Portrait of the week - Mary Magdalene and Madeleine de Bourgogne
This is a portrait of Mary Magdalene with, in all probability, Madeleine de Bourgogne, painted by Jean Hey (also called 'Maître de Moulins) circa 1490-1495, that is just at the transition from the late Middle Ages to the Renaissance.
More about Mary Magdalene can be read here. Madeleine de Bourgone was not a saint though. She was on the more shady side of the nobility - she was the natural daughter of Philip the Good (Philippe le Bon), that is a daughter he had with a mistress. Phillipe was the duke of Burgundy and he had quite a few children with different women. We know next to nothing about Madeleine, not when she was born or when she died. We do know that she married in 1486 to Bompar Seigneur de l'Aage, Baron d'Ales.

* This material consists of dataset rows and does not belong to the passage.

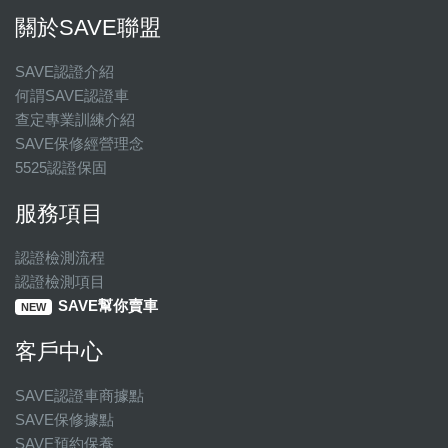
關於SAVE聯盟
SAVE認證介紹
何謂SAVE認證車
查定專業訓練介紹
SAVE保修經營理念
5525認證保固
服務項目
認證檢測流程
認證檢測項目
SAVE幫你賣車
NEW
客戶中心
SAVE認證車商據點
SAVE保修據點
SAVE預約保養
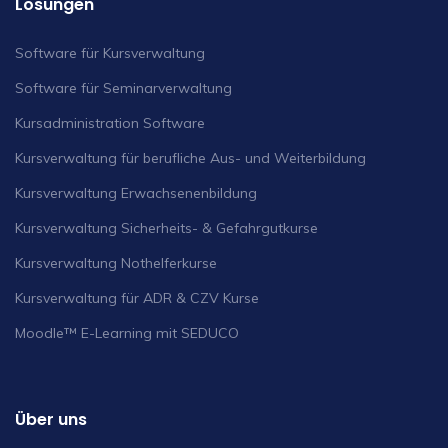
Lösungen
Software für Kursverwaltung
Software für Seminarverwaltung
Kursadministration Software
Kursverwaltung für berufliche Aus- und Weiterbildung
Kursverwaltung Erwachsenenbildung
Kursverwaltung Sicherheits- & Gefahrgutkurse
Kursverwaltung Nothelferkurse
Kursverwaltung für ADR & CZV Kurse
Moodle™ E-Learning mit SEDUCO
Über uns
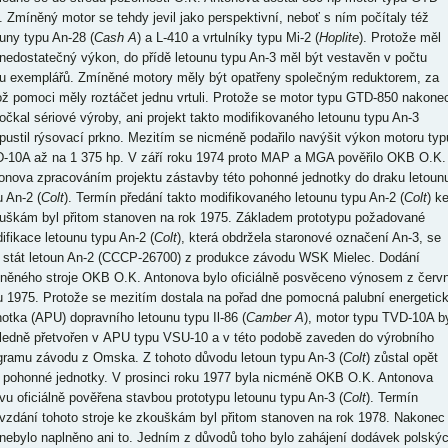
. Zmíněný motor se tehdy jevil jako perspektivní, neboť s ním počítaly též
ouny typu An-28 (
Cash A
) a L-410 a vrtulníky typu Mi-2 (
Hoplite
). Protože měl
 nedostatečný výkon, do přídě letounu typu An-3 měl být vestavěn v počtu
u exemplářů. Zmíněné motory měly být opatřeny společným reduktorem, za
ož pomoci měly roztáčet jednu vrtuli. Protože se motor typu GTD-850 nakone
očkal sériové výroby, ani projekt takto modifikovaného letounu typu An-3
pustil rýsovací prkno. Mezitím se nicméně podařilo navýšit výkon motoru typ
-10A až na 1 375 hp. V září roku 1974 proto MAP a MGA pověřilo OKB O.K.
onova zpracováním projektu zástavby této pohonné jednotky do draku letoun
u An-2 (
Colt
). Termín předání takto modifikovaného letounu typu An-2 (
Colt
) k
uškám byl přitom stanoven na rok 1975. Základem prototypu požadované
ifikace letounu typu An-2 (
Colt
), která obdržela staronové označení An-3, se
 stát letoun An-2 (CCCP-26700) z produkce závodu WSK Mielec. Dodání
něného stroje OKB O.K. Antonova bylo oficiálně posvěceno výnosem z červ
u 1975. Protože se mezitím dostala na pořad dne pomocná palubní energetic
notka (APU) dopravního letounu typu Il-86 (
Camber A
), motor typu TVD-10A b
ledně přetvořen v APU typu VSU-10 a v této podobě zaveden do výrobního
gramu závodu z Omska. Z tohoto důvodu letoun typu An-3 (
Colt
) zůstal opět
 pohonné jednotky. V prosinci roku 1977 byla nicméně OKB O.K. Antonova
vu oficiálně pověřena stavbou prototypu letounu typu An-3 (
Colt
). Termín
vzdání tohoto stroje ke zkouškám byl přitom stanoven na rok 1978. Nakonec
 nebylo naplněno ani to. Jedním z důvodů toho bylo zahájení dodávek polský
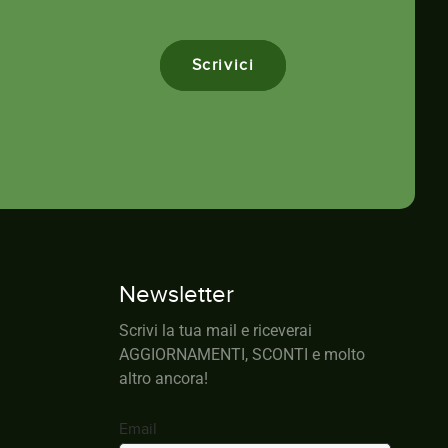
Scrivici
Newsletter
Scrivi la tua mail e riceverai
AGGIORNAMENTI, SCONTI e molto
altro ancora!
Email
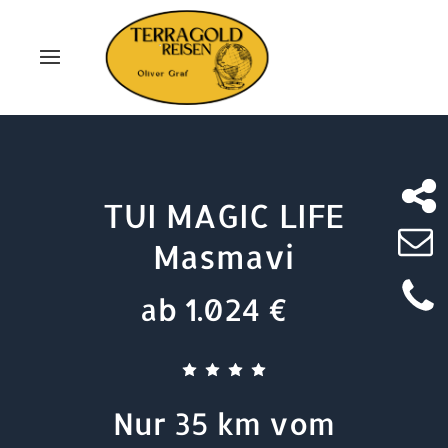
TUI MAGIC LIFE
Masmavi
ab 1.024 €
Nur 35 km vom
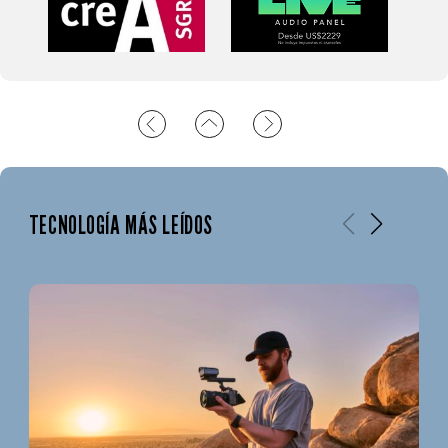
TECNOLOGÍA MÁS LEÍDOS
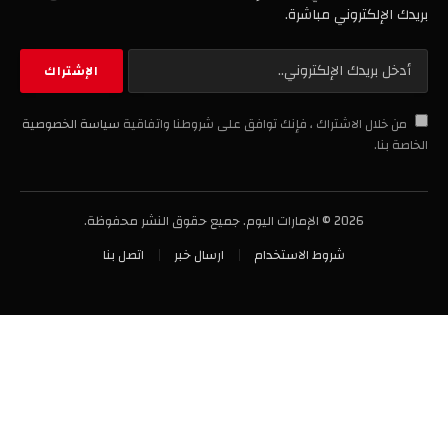
بريدك الإلكتروني مباشرة.
من خلال الاشتراك ، فإنك توافق على شروطنا واتفاقية
سياسة الخصوصية
الخاصة بنا.
2026 © الإمارات اليوم. جميع حقوق النشر محفوظة.
شروط الاستخدام
ارسال خبر
اتصل بنا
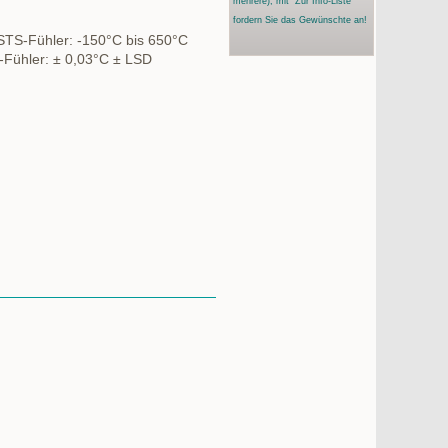
mehrere)
, mit "Zur Info-Liste"
fordern Sie das Gewünschte an!
STS-Fühler: -150°C bis 650°C
-Fühler: ± 0,03°C ± LSD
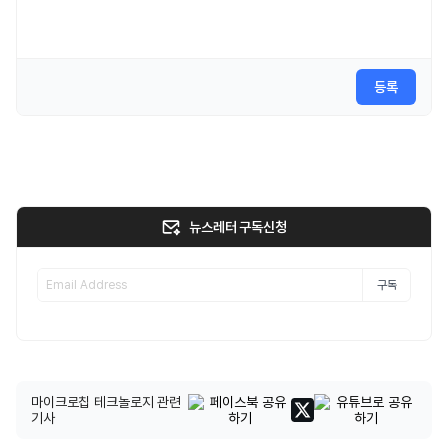
등록
뉴스레터 구독신청
구독
마이크로칩 테크놀로지 관련
기사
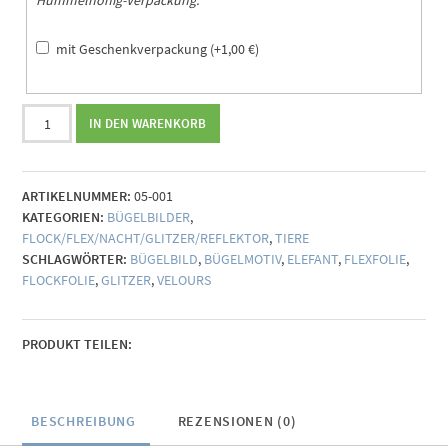
mit Geschenkverpackung
(+
1,00
€
)
Bügelbild
IN DEN WARENKORB
Elefant
Menge
ARTIKELNUMMER:
05-001
KATEGORIEN:
BÜGELBILDER
,
FLOCK/FLEX/NACHT/GLITZER/REFLEKTOR
,
TIERE
SCHLAGWÖRTER:
BÜGELBILD
,
BÜGELMOTIV
,
ELEFANT
,
FLEXFOLIE
,
FLOCKFOLIE
,
GLITZER
,
VELOURS
PRODUKT TEILEN:
BESCHREIBUNG
REZENSIONEN (0)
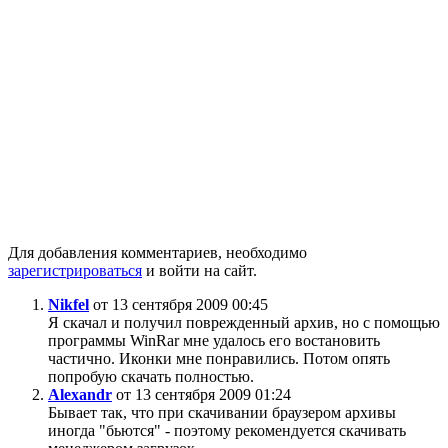
Для добавления комментариев, необходимо
зарегистрироваться
и войти на сайт.
Nikfel
от 13 сентября 2009 00:45
Я скачал и получил поврежденный архив, но с помощью
программы WinRar мне удалось его востановить
частично. Иконки мне понравились. Потом опять
попробую скачать полностью.
Alexandr
от 13 сентября 2009 01:24
Бывает так, что при скачивании браузером архивы
иногда "бьются" - поэтому рекомендуется скачивать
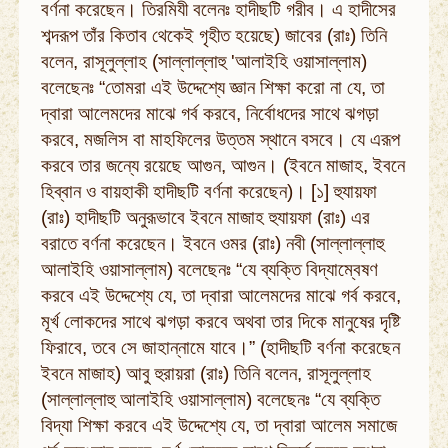
বর্ণনা করেছেন। তিরমিযী বলেনঃ হাদীছটি গরীব। এ হাদীসের
শব্দরূপ তাঁর কিতাব থেকেই গৃহীত হয়েছে) জাবের (রাঃ) তিনি
বলেন, রাসূলুল্লাহ (সাল্লাল্লাহু 'আলাইহি ওয়াসাল্লাম)
বলেছেনঃ “তোমরা এই উদ্দেশ্যে জ্ঞান শিক্ষা করো না যে, তা
দ্বারা আলেমদের মাঝে গর্ব করবে, নির্বোধদের সাথে ঝগড়া
করবে, মজলিস বা মাহফিলের উত্তম স্থানে বসবে। যে এরূপ
করবে তার জন্যে রয়েছে আগুন, আগুন। (ইবনে মাজাহ, ইবনে
হিব্বান ও বায়হাকী হাদীছটি বর্ণনা করেছেন)। [১] হুযায়ফা
(রাঃ) হাদীছটি অনুরূভাবে ইবনে মাজাহ হুযায়ফা (রাঃ) এর
বরাতে বর্ণনা করেছেন। ইবনে ওমর (রাঃ) নবী (সাল্লাল্লাহু
আলাইহি ওয়াসাল্লাম) বলেছেনঃ “যে ব্যক্তি বিদ্যাম্বেষণ
করবে এই উদ্দেশ্যে যে, তা দ্বারা আলেমদের মাঝে গর্ব করবে,
মূর্খ লোকদের সাথে ঝগড়া করবে অথবা তার দিকে মানুষের দৃষ্টি
ফিরাবে, তবে সে জাহান্নামে যাবে।” (হাদীছটি বর্ণনা করেছেন
ইবনে মাজাহ) আবু হুরায়রা (রাঃ) তিনি বলেন, রাসূলুল্লাহ
(সাল্লাল্লাহু আলাইহি ওয়াসাল্লাম) বলেছেনঃ “যে ব্যক্তি
বিদ্যা শিক্ষা করবে এই উদ্দেশ্যে যে, তা দ্বারা আলেম সমাজে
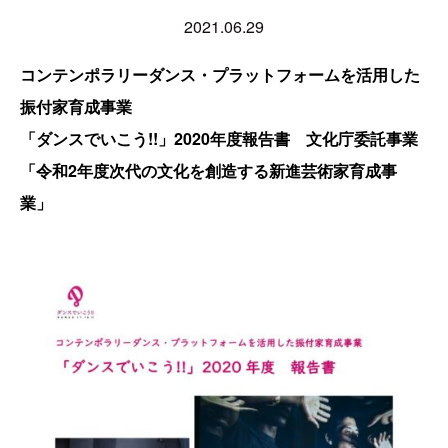
2021.06.29
コンテンポラリーダンス・プラットフォームを活用した
振付家育成事業
「ダンスでいこう!!」2020年度報告書
文化庁委託事業
「令和2年度次代の文化を創造する新進芸術家育成事
業」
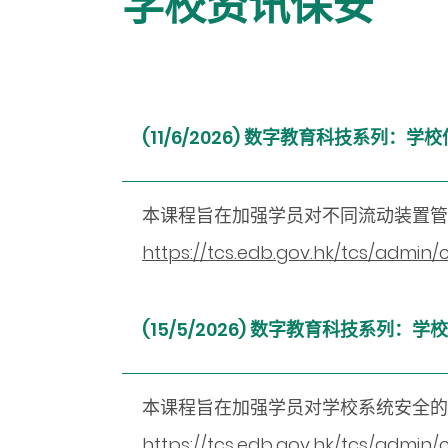
学校资讯保安
(11/6/2026) 数字教育科技系列
本课程旨在加强学员对不同流动装置管
https://tcs.edb.gov.hk/tcs/admi
(15/5/2026) 数字教育科技系列：学
本课程旨在加强学员对学校系统安全的
https://tcs.edb.gov.hk/tcs/admin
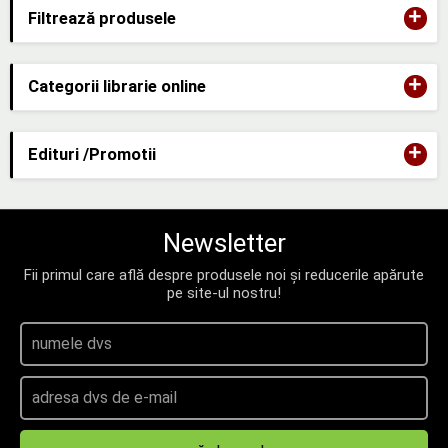
+
Filtrează produsele
+
Categorii librarie online
+
Edituri /Promotii
Newsletter
Fii primul care află despre produsele noi și reducerile apărute
pe site-ul nostru!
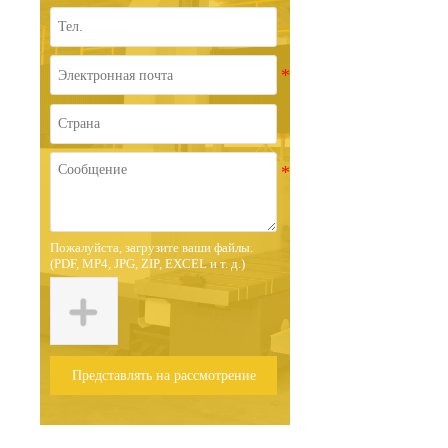
Пожалуйста, загрузите ваши файлы.
(PDF, MP4, JPG, ZIP, EXCEL и т. д.)
Представлять на рассмотрение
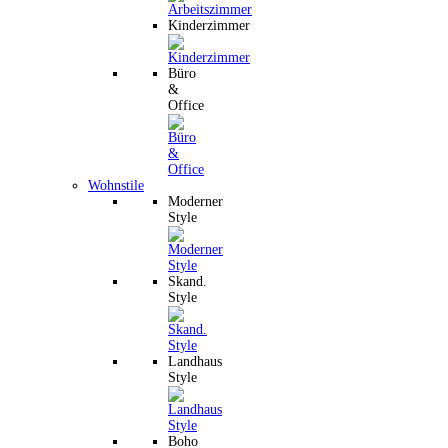
Kinderzimmer
Büro
&
Office
Wohnstile
Moderner
Style
Skand.
Style
Landhaus
Style
Boho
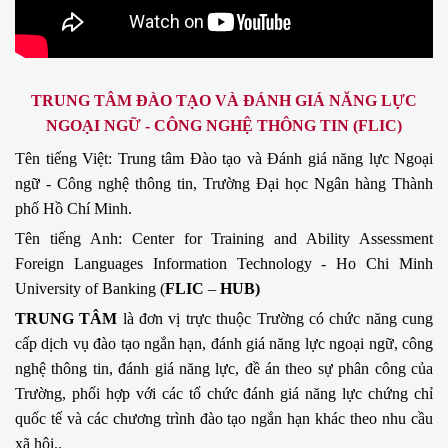
TRUNG TÂM ĐÀO TẠO VÀ ĐÁNH GIÁ NĂNG LỰC
NGOẠI NGỮ - CÔNG NGHỆ THÔNG TIN (FLIC)
Tên tiếng Việt: Trung tâm Đào tạo và Đánh giá năng lực Ngoại
ngữ - Công nghệ thông tin, Trường Đại học Ngân hàng Thành
phố Hồ Chí Minh.
Tên tiếng Anh: Center for Training and Ability Assessment
Foreign Languages Information Technology - Ho Chi Minh
University of Banking (
FLIC
–
HUB)
TRUNG TÂM
là đơn vị trực thuộc Trường có chức năng cung
cấp dịch vụ đào tạo ngắn hạn, đánh giá năng lực ngoại ngữ, công
nghệ thông tin, đánh giá năng lực, đề án theo sự phân công của
Trường, phối hợp với các tổ chức đánh giá năng lực chứng chỉ
quốc tế và các chương trình đào tạo ngắn hạn khác theo nhu cầu
xã hội..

That she is married, and wealthy is very obvious from this portrait, showing the lady in a velvet gown of the latest fashion, adorned with gold and pearls, and trimmed with ermine - a sign of royalty. Ermine were for those at the top of the social hierarchy, not just any rich noble that happened to fancy it. Her hair is covered as any good wife would do. Her forehead is bare, though, because a high forehead was all the latest craze at the time.
The saint is marked by the halo at the back of her head. Her clothing is much more fancy than that of Madeleine, with bright colours - green, red and orange. She also wears quite a lot of jewelery - and she also has her hair completely covered and clearly plucked eye-brows. This was not a fashion that was too fond of showing hair of any kind.